Oh Mopsey, I really feel for you. All of this is so, so familiar to me. But you have the right idea when you say even though he wants someone to fix this for him, it won't be you. Your H is definitely depressed. He is not faking, and yet he doesn't know what he wants. My H did these same things. And the being tired...I remember this. I used to work very close to my home and would go home on my lunch breaks. Oftentimes, I would come home to find H's car in the driveway and him asleep in the family room, curtains drawn shut, with the tv on, midday. He was just so exhausted and apparently had no where else to go. It would confuse me, as it does you, because he "said" he didn't want to be with me, he was miserable, he wanted out, etc. Yet, there he would be asleep on the sofa at noon. I think you are doing all the right things here. There isn't much else you can do, mopsey. You just go right along with the Christmas plans, making cookies and letting him know if he needs to stop by or call you, he can do that. I imagine he will if he's feeling badly. I'm so sorry for how it confuses you and disrupts your life, because I know exactly how that is. I lived that way for a year. You are right in that you cannot speculate what happens next. I know I couldn't. Again, you sound very much together and I think that draws him to you. So, just keep on posting here, sharing, and staying strong at home. You're doing great.
Most of us really marry only once. First love endures, even unto our dying day. And we never really divorce.

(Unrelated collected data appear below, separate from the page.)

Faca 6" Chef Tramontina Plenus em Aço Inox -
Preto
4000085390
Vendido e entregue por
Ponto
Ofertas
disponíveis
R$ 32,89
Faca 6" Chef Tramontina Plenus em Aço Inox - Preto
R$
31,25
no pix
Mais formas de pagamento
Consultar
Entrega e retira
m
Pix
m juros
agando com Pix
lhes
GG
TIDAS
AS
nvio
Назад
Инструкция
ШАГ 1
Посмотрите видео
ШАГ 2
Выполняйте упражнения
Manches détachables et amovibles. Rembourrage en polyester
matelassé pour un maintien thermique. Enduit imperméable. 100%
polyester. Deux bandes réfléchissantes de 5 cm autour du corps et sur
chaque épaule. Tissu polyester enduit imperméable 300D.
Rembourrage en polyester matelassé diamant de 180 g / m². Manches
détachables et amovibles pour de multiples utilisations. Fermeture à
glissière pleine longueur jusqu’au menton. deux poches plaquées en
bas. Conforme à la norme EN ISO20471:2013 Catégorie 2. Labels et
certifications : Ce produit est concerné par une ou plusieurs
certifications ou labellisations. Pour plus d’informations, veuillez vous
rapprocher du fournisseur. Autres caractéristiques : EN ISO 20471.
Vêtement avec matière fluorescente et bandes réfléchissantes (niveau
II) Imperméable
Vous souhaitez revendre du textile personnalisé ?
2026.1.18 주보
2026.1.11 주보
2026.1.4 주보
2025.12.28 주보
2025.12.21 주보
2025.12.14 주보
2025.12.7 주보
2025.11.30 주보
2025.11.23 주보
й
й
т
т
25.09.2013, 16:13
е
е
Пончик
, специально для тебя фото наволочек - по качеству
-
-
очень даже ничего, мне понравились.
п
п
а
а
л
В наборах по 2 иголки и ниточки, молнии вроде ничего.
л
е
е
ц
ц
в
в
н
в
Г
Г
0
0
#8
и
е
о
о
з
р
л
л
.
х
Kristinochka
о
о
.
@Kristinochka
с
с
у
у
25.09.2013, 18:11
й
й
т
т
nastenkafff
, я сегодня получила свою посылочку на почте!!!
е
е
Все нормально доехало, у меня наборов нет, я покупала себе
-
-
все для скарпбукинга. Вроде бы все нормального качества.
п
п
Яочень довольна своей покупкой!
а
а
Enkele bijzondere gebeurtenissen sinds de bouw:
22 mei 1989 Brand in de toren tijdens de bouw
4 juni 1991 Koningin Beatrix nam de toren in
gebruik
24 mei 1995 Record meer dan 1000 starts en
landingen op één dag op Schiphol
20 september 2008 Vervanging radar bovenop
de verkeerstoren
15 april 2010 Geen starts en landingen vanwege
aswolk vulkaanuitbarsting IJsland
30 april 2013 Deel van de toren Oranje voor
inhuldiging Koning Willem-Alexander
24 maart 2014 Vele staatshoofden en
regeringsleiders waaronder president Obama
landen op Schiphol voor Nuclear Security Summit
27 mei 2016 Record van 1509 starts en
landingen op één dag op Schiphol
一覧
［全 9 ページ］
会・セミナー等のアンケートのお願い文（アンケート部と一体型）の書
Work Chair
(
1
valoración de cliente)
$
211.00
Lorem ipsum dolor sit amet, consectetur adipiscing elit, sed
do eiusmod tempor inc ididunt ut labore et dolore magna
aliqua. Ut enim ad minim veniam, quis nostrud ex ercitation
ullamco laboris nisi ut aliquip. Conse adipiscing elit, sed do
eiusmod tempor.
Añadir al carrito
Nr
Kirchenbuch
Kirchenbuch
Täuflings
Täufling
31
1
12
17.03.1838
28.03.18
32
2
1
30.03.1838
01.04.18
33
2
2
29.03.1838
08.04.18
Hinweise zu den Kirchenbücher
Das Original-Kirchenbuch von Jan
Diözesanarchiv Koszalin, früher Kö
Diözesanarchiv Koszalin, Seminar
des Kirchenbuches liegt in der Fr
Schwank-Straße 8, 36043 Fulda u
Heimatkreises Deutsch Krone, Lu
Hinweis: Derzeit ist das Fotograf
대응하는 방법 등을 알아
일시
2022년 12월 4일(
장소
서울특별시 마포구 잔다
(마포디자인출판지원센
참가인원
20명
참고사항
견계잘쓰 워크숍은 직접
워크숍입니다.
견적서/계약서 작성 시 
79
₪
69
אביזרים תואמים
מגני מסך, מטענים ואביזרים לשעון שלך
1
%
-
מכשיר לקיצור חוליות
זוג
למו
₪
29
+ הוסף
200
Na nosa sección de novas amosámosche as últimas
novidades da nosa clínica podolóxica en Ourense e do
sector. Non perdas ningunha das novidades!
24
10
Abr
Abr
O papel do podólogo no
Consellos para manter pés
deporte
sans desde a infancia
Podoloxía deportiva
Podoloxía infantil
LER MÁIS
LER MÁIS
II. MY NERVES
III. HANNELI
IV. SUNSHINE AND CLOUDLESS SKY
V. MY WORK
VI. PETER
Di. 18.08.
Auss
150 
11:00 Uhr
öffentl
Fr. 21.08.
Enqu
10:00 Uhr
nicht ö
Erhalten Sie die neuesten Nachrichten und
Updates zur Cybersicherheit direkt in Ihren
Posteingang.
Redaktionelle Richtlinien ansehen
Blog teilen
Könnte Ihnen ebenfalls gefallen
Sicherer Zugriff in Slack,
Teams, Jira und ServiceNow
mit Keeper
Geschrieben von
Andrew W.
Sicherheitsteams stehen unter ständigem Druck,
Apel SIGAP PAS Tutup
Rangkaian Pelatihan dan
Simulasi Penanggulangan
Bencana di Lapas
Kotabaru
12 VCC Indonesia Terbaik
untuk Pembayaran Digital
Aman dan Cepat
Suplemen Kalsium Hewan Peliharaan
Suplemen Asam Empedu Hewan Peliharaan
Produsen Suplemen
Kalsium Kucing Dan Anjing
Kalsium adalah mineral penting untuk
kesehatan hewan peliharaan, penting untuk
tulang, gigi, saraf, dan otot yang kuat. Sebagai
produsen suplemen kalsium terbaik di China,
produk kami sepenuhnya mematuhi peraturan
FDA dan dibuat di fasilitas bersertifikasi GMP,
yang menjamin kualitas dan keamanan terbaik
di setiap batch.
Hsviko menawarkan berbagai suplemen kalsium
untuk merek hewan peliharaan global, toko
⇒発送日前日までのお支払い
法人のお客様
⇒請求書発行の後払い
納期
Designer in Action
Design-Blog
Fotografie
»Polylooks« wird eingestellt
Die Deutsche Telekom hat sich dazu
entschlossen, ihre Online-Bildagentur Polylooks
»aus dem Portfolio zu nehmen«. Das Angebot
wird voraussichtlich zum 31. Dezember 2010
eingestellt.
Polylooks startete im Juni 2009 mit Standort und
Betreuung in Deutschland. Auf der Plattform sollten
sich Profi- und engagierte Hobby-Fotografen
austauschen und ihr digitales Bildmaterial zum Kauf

Mopsey, It appears that he's hit a pocket of the dark depression. He's light a hamster running on the wheel that goes round and round. He can't find his way out of the maze of uncertainity and it's going to take him a while to do so. When he does, he will have hit bottom. He's fighting it very hard, but he's got to find a way to look within himself to get there.
You're doing all of the right things. You've offered him your home as a safe haven, you have made yourself available to talk to him at all hours of the day and night and the most important thing, you've not shut the door on him. You've been nothing but kind, loving and compassionate. These are the things he doesn't understand right now. How could you still be there for him? He doesn't realize that love can be unconditional in a case such as this, whereby you see him bouncing all over the place.
Mopsey, your thinking is becoming clearer each and every day. You've realized that you can't sit around worrying about it. You are doing every thing you can to hold your family together. I do hope that you enjoyed your evening out w/your father and you and the children are enjoying the baking up of the cookies. I really do hope that the holidays will finally shed some light on what or where his head is at.
Enjoy your Sunday. You are doing everything you possibly can at this time. Hope's right, come here to vent, journal or just to chat. We've all been down this road and know how you feel at this time.
Sit quietly, the answers will reveal themselves when you least expect them to. The past is gone, the present is a gift and you need to focus on today, allow the future to reveal itself when it is ready.